May 29, 2012, 11:02 AM —
Remember Stuxnet, the malware targeted at the Iranian nuclear industry? Say hello to Flame (Win32.Flame), a 20MB piece of modern cyberwar weaponry.
Detailed by Kaspersky Lab Expert Aleks in a Questions and Answers entry on SecureList, Flame is 20 times larger than Stuxnet and has been floating around the Middle East for two years or more. It is "a backdoor, a Trojan, and it has worm-like features," according to Kaspersky, and reports to about 80 command-and-control domains. Various Flame modules can be initialized on infected systems to change the information gathered.

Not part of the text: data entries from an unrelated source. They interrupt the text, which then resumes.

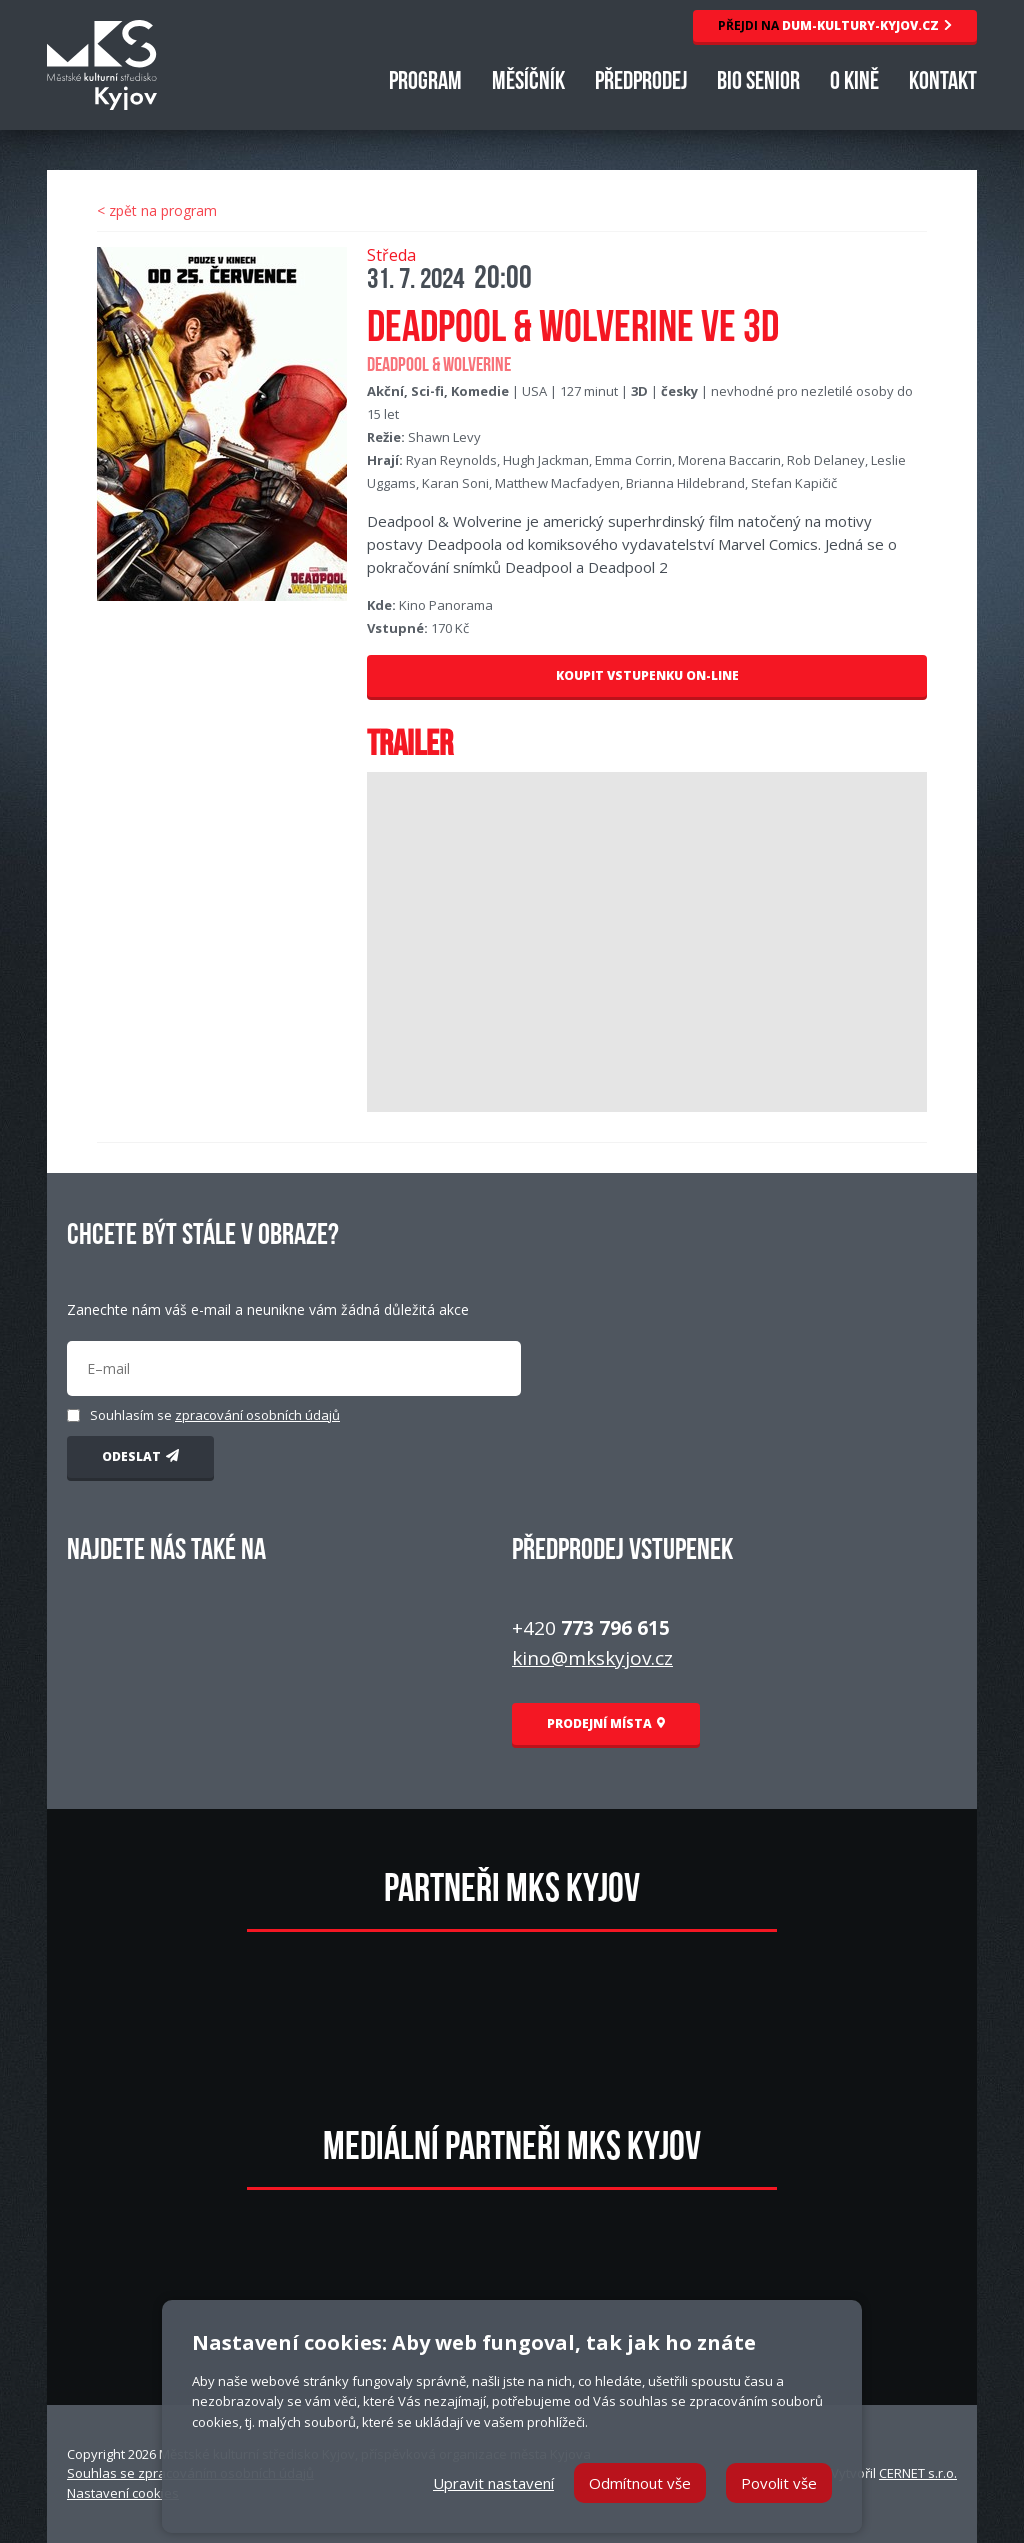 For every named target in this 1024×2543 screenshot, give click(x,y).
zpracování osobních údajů (257, 1415)
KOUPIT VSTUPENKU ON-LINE (647, 675)
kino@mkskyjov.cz (592, 1658)
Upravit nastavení (493, 2483)
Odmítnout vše (640, 2483)
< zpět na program (157, 210)
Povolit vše (779, 2483)
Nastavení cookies (123, 2493)
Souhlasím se (215, 1415)
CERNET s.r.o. (918, 2473) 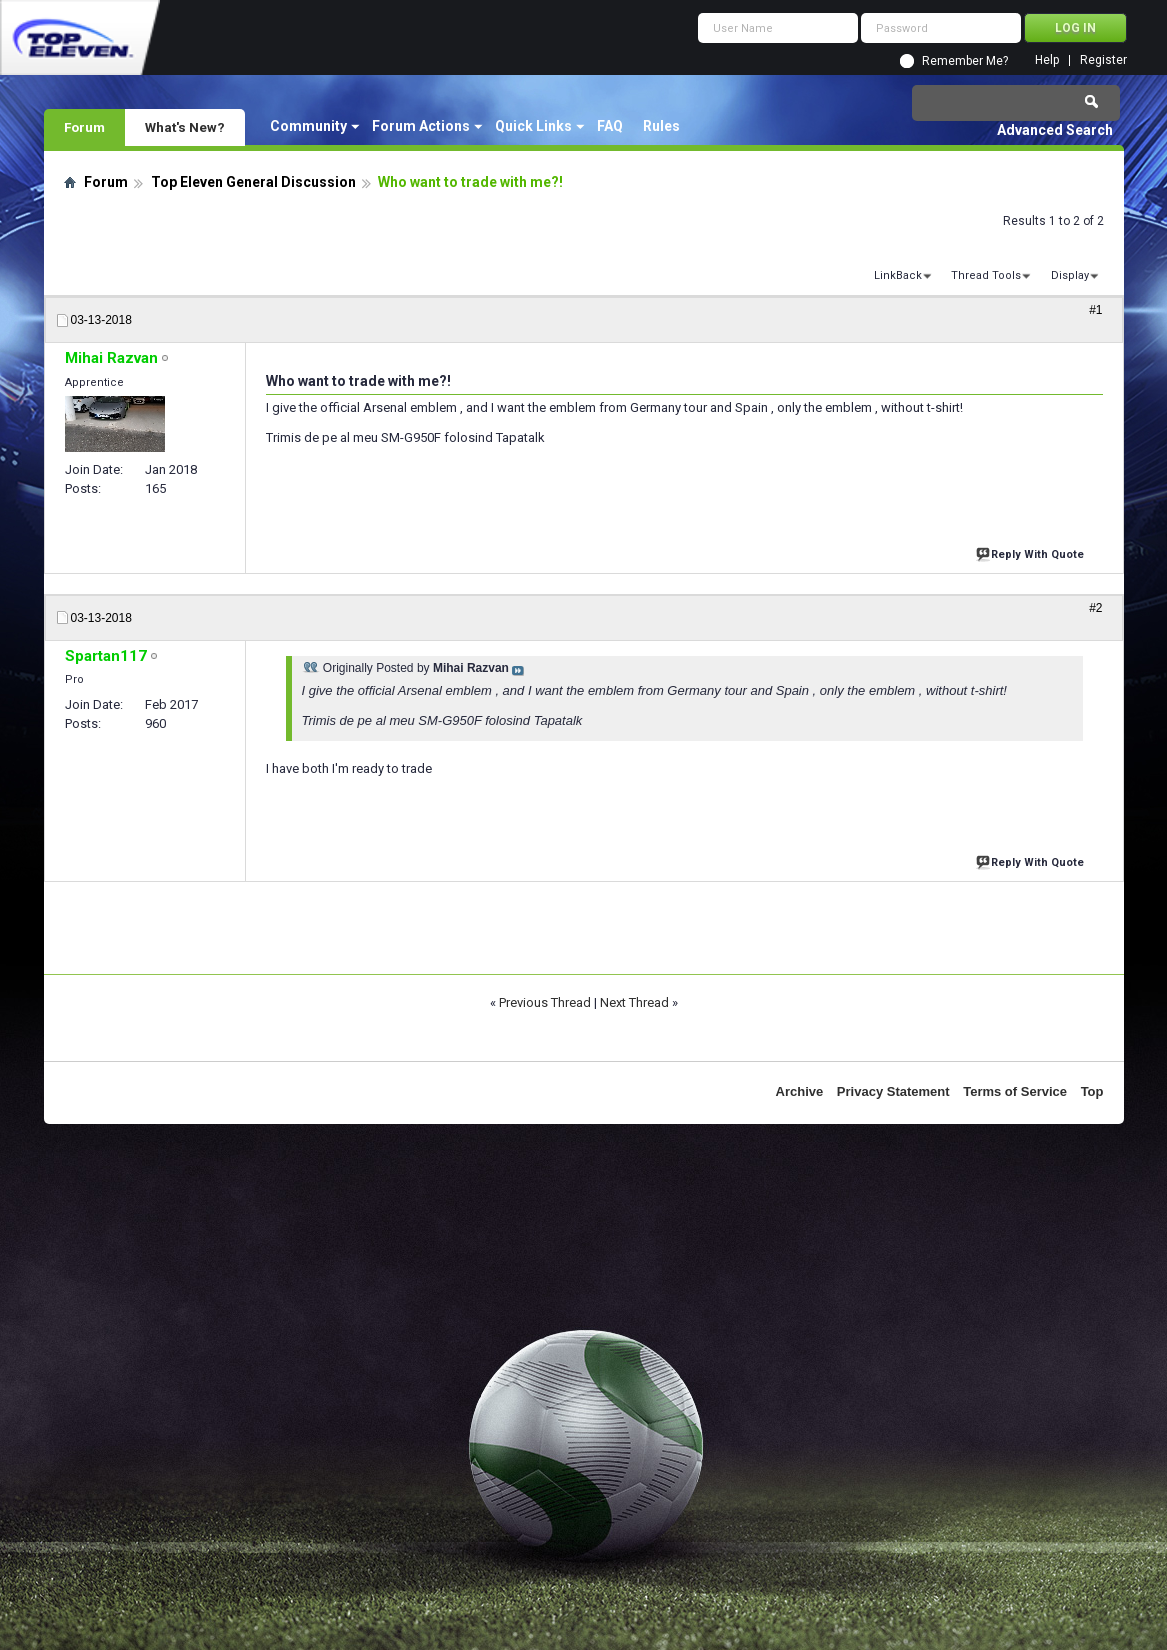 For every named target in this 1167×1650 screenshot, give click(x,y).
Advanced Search (1055, 130)
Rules (661, 126)
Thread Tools (986, 275)
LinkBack (898, 275)
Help (1047, 60)
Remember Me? (965, 61)
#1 (1095, 310)
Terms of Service (1015, 1091)
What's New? (185, 127)
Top (1092, 1091)
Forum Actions (421, 126)
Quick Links (533, 126)
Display (1070, 275)
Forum (84, 127)
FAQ (610, 126)
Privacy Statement (893, 1091)
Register (1103, 60)
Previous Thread (545, 1002)
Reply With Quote (1032, 552)
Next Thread (634, 1002)
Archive (800, 1091)
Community (308, 126)
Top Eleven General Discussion (253, 182)
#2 (1095, 608) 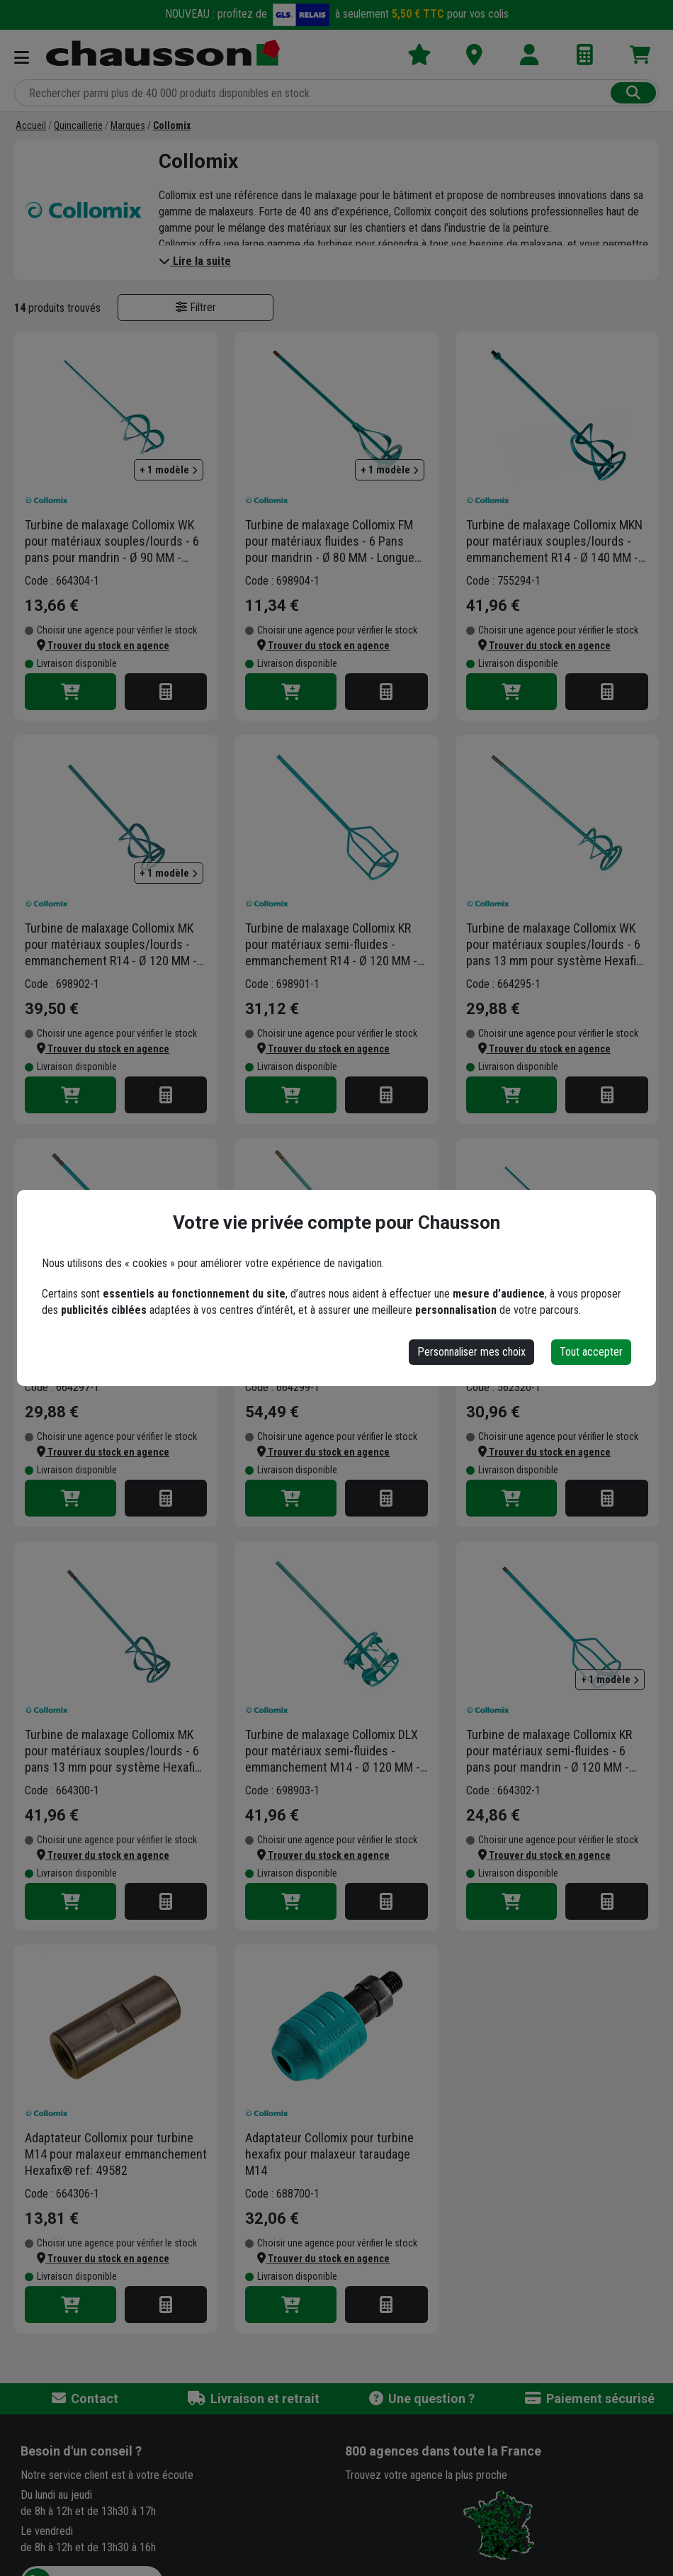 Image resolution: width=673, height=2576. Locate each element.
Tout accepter (591, 1352)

Flame is able to infect a fully patched Windows 7 system, indicating it leverages a zero-day exploit not yet known to security researchers. The complexity and size of Flame indicates the likely developer was a "government-sponsored entity" according to the Wall Street Journal. Other names for Flame are Flamer, Wiper, Viper, and sKyWIper. It may be the "most complex malware ever found," according to a CrySyS Lab report.
Has the cyberwar started?
This is an advanced mechanism employed by a state agency. The article isn't overt, but the implication is clearly that this device is of US origin and purpose. Personally, I'm happy to see the US engaging in this sort of behavior. National Defense with low cost and no lives lost!
Andrew Middleton on wired.com
Parts of it are in Lua. Hmmm.... I'd say that points the finger at China. Lua is the scripting language for World of Warcraft. We tend to see the most sophisticated WOW hacks come out of China.
Marvin Prince on wsj.com
What if it's just a massive game of social engineering? Click here to install the 'FLAME Removal Tool' (really, trust us...). LOL.
Anonymous Coward on theregister.co.uk
Iran's Computer Emergency Response Team announced it has developed software to kill the Flame malware. Do you believe them?